= Symbolic capital =

Symbol and its capital

In sociology and anthropology, symbolic capital can be referred to as the resources available to an individual on the basis of honor, prestige or recognition, and serves as value that one holds within a culture. A war hero, for example, may have symbolic capital in the context of running for political office.
Theorists have argued that symbolic capital accumulates primarily from the fulfillment of social obligations that are themselves embedded with potential for prestige. Much as with the accumulation of financial capital, symbolic capital is 'rational' in that it can be freely converted into leveraging advantage within social and political spheres. Yet unlike financial capital, symbolic capital is not boundless, and its value may be limited or magnified by the historical context in which it was accumulated. Symbolic capital must be identified within the cultural and historical frame through which it originated in order to fully explain its influence across cultures.
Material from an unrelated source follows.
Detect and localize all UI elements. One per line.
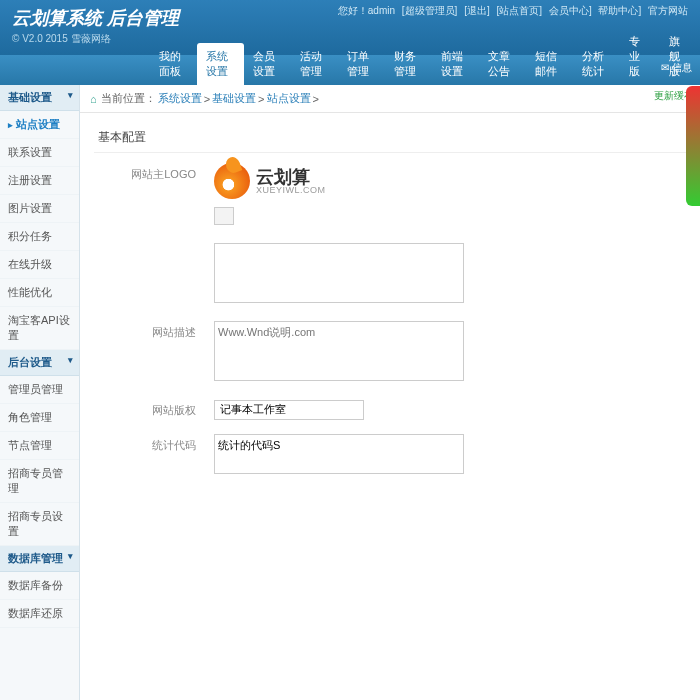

Objects, as abstract representations of their environments, may also possess symbolic capital. This capital may be embedded in the built environment, or urban form of a city, as a symbolic representation of that land's cultural value. For example, landmarks usually have symbolic value and utility. They become landmarks precisely because they have symbolic value. This reciprocal relationship provides the landmark with cultural or environmental meaning, while at the same time lending its environment a layer of prestige.

==History==

The concept of symbolic capital is grounded in the theory of conspicuous consumption, first introduced and expounded in late-19th century works by Thorstein Veblen and Marcel Mauss. Veblen argued that the nouveau riche utilized lavish displays of wealth to symbolize their entrance into a previously-insulated upper class, embodying objects with meaning that existed only to magnify and confirm their newfound class and status. Mauss subsequently expanded on this argument, suggesting that social competitions for prestige favored those who spent recklessly and forced others into "the shadow of his name". Mauss' theory marked a departure from Veblen's in that he did not seek to frame the individual actor's actions within a cultural context; instead, his theory focused on the overarching structural implementation of status boundaries. Both of these conceptualizations, in turn, provided groundwork for Pierre Bourdieu's unifying theory of symbolic capital.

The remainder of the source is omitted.